Model Training
Integrations guide for our application.
Step 8.1: Training Process
- Training Function: The train_model() function is used to train the VGG-based multitask model.
- Early Stopping: Stops training if no improvement is observed for a defined number of epochs (patience).
- Training and Validation Phases: Each epoch consists of a training phase followed by a validation phase.
- Loss Calculation: Uses a combined loss for both binary and subtype classification tasks.
- Loss Functions: Cross-entropy loss is used for both classification tasks.
- Optimizer: Adam optimizer with weight decay is used to help regularize the model.
optimizer = torch.optim.Adam(model.parameters(), lr=1e-4, weight_decay=1e-5)

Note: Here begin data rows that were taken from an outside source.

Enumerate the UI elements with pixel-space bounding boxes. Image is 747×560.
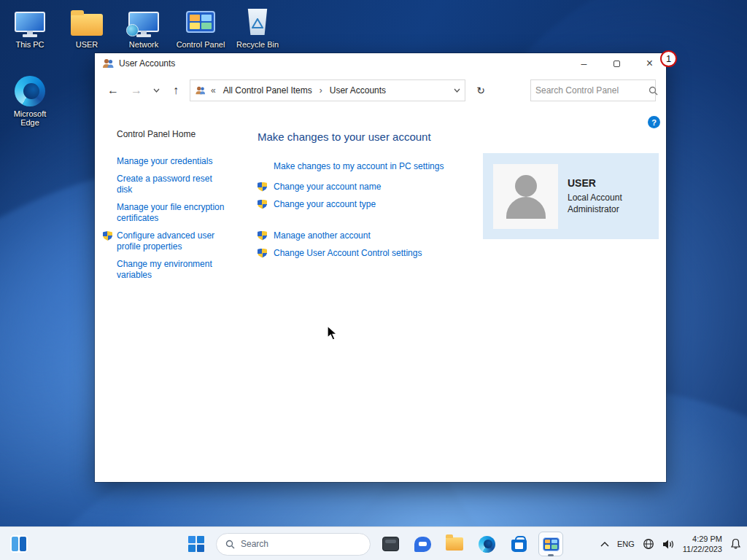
desktop: This PC USER Network Control Panel Recyc: [0, 0, 747, 560]
search-input[interactable]: [535, 85, 649, 96]
uac-shield-icon: [258, 200, 267, 209]
desktop-icon-label: USER: [76, 40, 98, 49]
desktop-icon-recycle-bin[interactable]: Recycle Bin: [229, 6, 286, 49]
desktop-icons: This PC USER Network Control Panel Recyc: [1, 6, 286, 49]
app-window-icon: [382, 537, 399, 551]
search-icon: [225, 540, 235, 549]
link-pc-settings[interactable]: Make changes to my account in PC setting…: [274, 161, 444, 171]
sidebar-item-password-reset-disk[interactable]: Create a password reset disk: [117, 174, 228, 195]
sidebar-item-environment-variables[interactable]: Change my environment variables: [117, 259, 228, 281]
back-button[interactable]: ←: [104, 81, 123, 100]
desktop-icon-user-folder[interactable]: USER: [58, 6, 115, 49]
store-icon: [511, 540, 527, 552]
breadcrumb-all-control-panel-items[interactable]: All Control Panel Items: [221, 84, 314, 97]
network-globe-icon[interactable]: [643, 538, 654, 550]
avatar-torso: [506, 197, 546, 219]
sidebar: Control Panel Home Manage your credentia…: [95, 107, 258, 482]
network-icon: [126, 6, 161, 38]
file-explorer-icon: [446, 537, 463, 551]
window-body: Control Panel Home Manage your credentia…: [95, 107, 666, 482]
navigation-bar: ← → ↑ « All Control Panel Items › User A…: [95, 74, 666, 107]
tray-overflow-button[interactable]: [600, 542, 609, 547]
desktop-icon-microsoft-edge[interactable]: Microsoft Edge: [1, 75, 58, 127]
start-button[interactable]: [184, 532, 209, 556]
uac-shield-icon: [258, 231, 267, 241]
desktop-icon-control-panel[interactable]: Control Panel: [172, 6, 229, 49]
uac-shield-icon: [258, 182, 267, 192]
taskbar-app-edge[interactable]: [474, 532, 499, 556]
taskbar-app-file-explorer[interactable]: [442, 532, 467, 556]
volume-icon[interactable]: [662, 539, 675, 550]
taskbar-app-store[interactable]: [506, 532, 531, 556]
edge-icon: [12, 75, 47, 107]
window-titlebar: User Accounts – ×: [95, 53, 666, 74]
forward-button[interactable]: →: [127, 81, 146, 100]
desktop-icons-row2: Microsoft Edge: [1, 75, 58, 127]
breadcrumb-user-accounts[interactable]: User Accounts: [328, 84, 388, 97]
sidebar-item-manage-credentials[interactable]: Manage your credentials: [117, 156, 228, 167]
user-role: Administrator: [568, 203, 622, 215]
user-tile-text: USER Local Account Administrator: [568, 177, 622, 215]
maximize-button[interactable]: [600, 53, 633, 74]
uac-shield-icon: [258, 249, 267, 258]
taskbar-app-chat[interactable]: [410, 532, 435, 556]
chevron-down-icon: [153, 88, 160, 93]
taskbar-center: Search: [184, 527, 563, 560]
widgets-icon[interactable]: [10, 535, 28, 553]
breadcrumb-separator-icon: ›: [318, 85, 324, 96]
chevron-up-icon: [600, 542, 609, 547]
sidebar-item-advanced-user-profile[interactable]: Configure advanced user profile properti…: [117, 230, 228, 252]
taskbar-app-control-panel[interactable]: [538, 532, 563, 556]
address-bar[interactable]: « All Control Panel Items › User Account…: [190, 79, 465, 101]
page-title: Make changes to your user account: [258, 131, 666, 143]
language-indicator[interactable]: ENG: [617, 540, 635, 548]
control-panel-search[interactable]: [530, 79, 656, 101]
breadcrumb-overflow[interactable]: «: [209, 85, 217, 96]
control-panel-icon: [543, 537, 560, 551]
main-content: Make changes to your user account Make c…: [258, 107, 666, 482]
link-change-account-type[interactable]: Change your account type: [274, 199, 376, 209]
this-pc-icon: [12, 6, 47, 38]
clock-time: 4:29 PM: [683, 534, 722, 544]
taskbar-search[interactable]: Search: [216, 533, 371, 556]
sidebar-item-label: Configure advanced user profile properti…: [117, 230, 214, 252]
notifications-bell-icon[interactable]: [730, 538, 741, 550]
maximize-icon: [614, 61, 620, 67]
edge-icon: [479, 536, 495, 553]
minimize-button[interactable]: –: [568, 53, 600, 74]
taskbar-search-label: Search: [241, 539, 268, 549]
desktop-icon-label: This PC: [15, 40, 44, 49]
link-change-uac-settings[interactable]: Change User Account Control settings: [274, 248, 422, 258]
window-title: User Accounts: [119, 58, 175, 69]
desktop-icon-this-pc[interactable]: This PC: [1, 6, 58, 49]
link-change-account-name[interactable]: Change your account name: [274, 182, 381, 192]
desktop-icon-label: Microsoft Edge: [4, 109, 56, 127]
recent-pages-dropdown[interactable]: [150, 81, 162, 100]
user-account-type: Local Account: [568, 192, 622, 203]
annotation-marker-1: 1: [660, 50, 677, 67]
recycle-bin-icon: [240, 6, 275, 38]
taskbar: Search ENG 4:29 PM 11/22/2: [0, 526, 747, 560]
user-avatar: [493, 164, 558, 229]
folder-icon: [69, 6, 104, 38]
up-button[interactable]: ↑: [166, 81, 185, 100]
windows-logo-icon: [188, 536, 204, 552]
desktop-icon-label: Control Panel: [177, 40, 225, 49]
desktop-icon-network[interactable]: Network: [115, 6, 172, 49]
user-name: USER: [568, 177, 622, 189]
refresh-button[interactable]: ↻: [470, 79, 492, 101]
taskbar-clock[interactable]: 4:29 PM 11/22/2023: [683, 534, 722, 554]
task-row: Change User Account Control settings: [258, 248, 666, 258]
sidebar-item-control-panel-home[interactable]: Control Panel Home: [117, 129, 258, 139]
caption-buttons: – ×: [568, 53, 666, 74]
clock-date: 11/22/2023: [683, 544, 722, 554]
taskbar-app-window[interactable]: [378, 532, 403, 556]
address-dropdown-icon[interactable]: [454, 88, 460, 93]
sidebar-item-file-encryption-certificates[interactable]: Manage your file encryption certificates: [117, 202, 228, 224]
search-icon: [649, 86, 658, 96]
user-accounts-window: User Accounts – × ← → ↑ « All Control Pa…: [95, 53, 666, 482]
desktop-icon-label: Network: [129, 40, 158, 49]
link-manage-another-account[interactable]: Manage another account: [274, 230, 371, 241]
help-button[interactable]: ?: [648, 116, 660, 128]
breadcrumb-page-icon: [195, 85, 206, 96]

- Learning Rate Scheduler: A step learning rate scheduler is applied to adjust the learning rate periodically during training.
scheduler = torch.optim.lr_scheduler.StepLR(optimizer, step_size=7, gamma=0.1)
Step 8.2: Training Parameters
- Epochs: The model is trained for 25 epochs.
- Batch Size: A batch size of 16 is used for training and validation.
- Patience: The early stopping mechanism is set to stop training after 5 epochs without improvement.
- Checkpointing: The best model weights are saved based on validation accuracy.